• [AIM OF THE TASK] Every record below must come back exactly as given.

****

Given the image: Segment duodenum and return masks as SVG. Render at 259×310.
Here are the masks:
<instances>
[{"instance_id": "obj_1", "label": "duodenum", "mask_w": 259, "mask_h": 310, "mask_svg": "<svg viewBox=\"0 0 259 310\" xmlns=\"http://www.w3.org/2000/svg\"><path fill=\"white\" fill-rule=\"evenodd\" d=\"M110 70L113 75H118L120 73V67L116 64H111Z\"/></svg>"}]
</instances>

****

• [SOLUTION]
Given the image: Segment duodenum and return masks as SVG. Render at 259×310.
Here are the masks:
<instances>
[{"instance_id": "obj_1", "label": "duodenum", "mask_w": 259, "mask_h": 310, "mask_svg": "<svg viewBox=\"0 0 259 310\" xmlns=\"http://www.w3.org/2000/svg\"><path fill=\"white\" fill-rule=\"evenodd\" d=\"M110 70L113 75H118L120 73V67L116 64H111Z\"/></svg>"}]
</instances>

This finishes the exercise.